What the task asks:
Among the entries below, one stretch runs from the line that contains "Kloboučku hop! (31." through the line that contains "Žďárska. Dozvíte se, ja". Repeat that stretch exactly, ends included, and only that.

Stored items from a collection
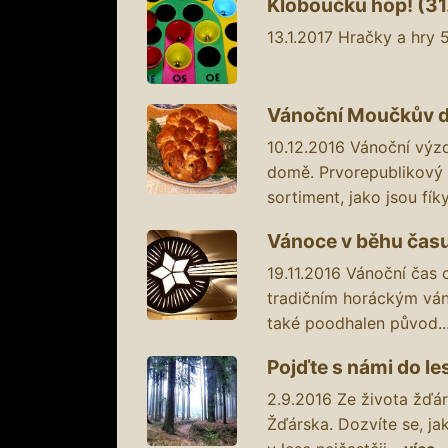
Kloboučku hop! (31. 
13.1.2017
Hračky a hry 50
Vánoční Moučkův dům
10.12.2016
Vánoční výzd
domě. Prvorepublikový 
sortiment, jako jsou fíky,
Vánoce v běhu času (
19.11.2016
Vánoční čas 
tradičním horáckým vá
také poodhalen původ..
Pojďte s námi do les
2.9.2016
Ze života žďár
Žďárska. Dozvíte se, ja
==
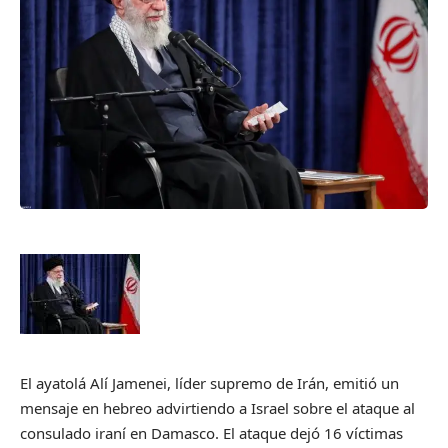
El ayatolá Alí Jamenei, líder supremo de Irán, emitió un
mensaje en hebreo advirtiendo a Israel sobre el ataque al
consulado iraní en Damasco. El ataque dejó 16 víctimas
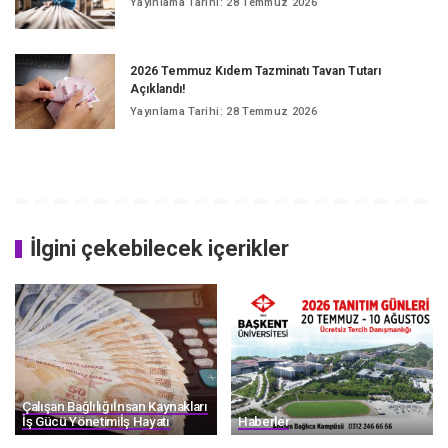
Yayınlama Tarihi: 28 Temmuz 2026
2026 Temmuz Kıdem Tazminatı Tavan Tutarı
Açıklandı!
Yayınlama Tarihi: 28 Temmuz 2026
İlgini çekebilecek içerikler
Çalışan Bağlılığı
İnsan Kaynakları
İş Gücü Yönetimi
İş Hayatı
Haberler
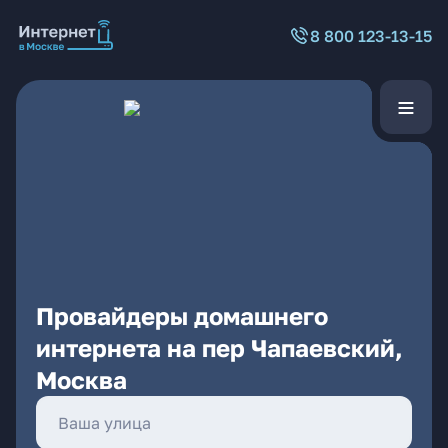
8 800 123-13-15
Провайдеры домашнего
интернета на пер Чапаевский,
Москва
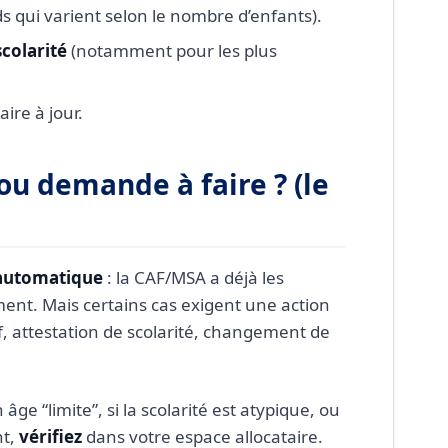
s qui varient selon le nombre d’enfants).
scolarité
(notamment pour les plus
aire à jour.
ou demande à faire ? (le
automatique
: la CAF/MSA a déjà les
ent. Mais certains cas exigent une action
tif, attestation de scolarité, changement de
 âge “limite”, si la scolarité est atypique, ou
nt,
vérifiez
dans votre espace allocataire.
==
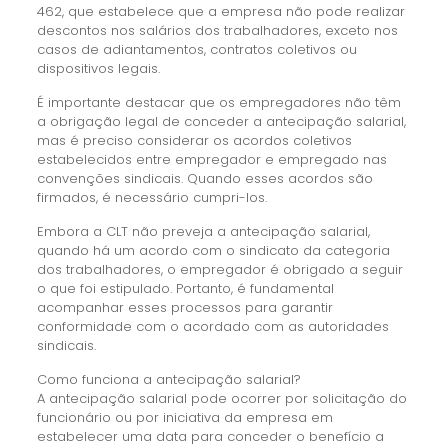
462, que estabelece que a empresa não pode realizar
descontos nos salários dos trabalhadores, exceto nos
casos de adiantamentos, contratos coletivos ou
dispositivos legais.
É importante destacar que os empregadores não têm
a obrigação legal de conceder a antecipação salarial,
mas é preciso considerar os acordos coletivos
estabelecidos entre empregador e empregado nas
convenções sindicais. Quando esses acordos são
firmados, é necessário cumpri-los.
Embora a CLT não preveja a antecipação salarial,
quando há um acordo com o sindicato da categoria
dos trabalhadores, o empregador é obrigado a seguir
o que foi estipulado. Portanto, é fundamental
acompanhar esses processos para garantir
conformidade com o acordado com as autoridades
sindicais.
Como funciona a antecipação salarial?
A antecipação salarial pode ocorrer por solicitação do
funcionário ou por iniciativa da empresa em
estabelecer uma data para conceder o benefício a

Output below:
Kloboučku hop! (31. 
13.1.2017
Hračky a hry 50
Vánoční Moučkův dům
10.12.2016
Vánoční výzd
domě. Prvorepublikový 
sortiment, jako jsou fíky,
Vánoce v běhu času (
19.11.2016
Vánoční čas 
tradičním horáckým vá
také poodhalen původ..
Pojďte s námi do les
2.9.2016
Ze života žďár
Žďárska. Dozvíte se, ja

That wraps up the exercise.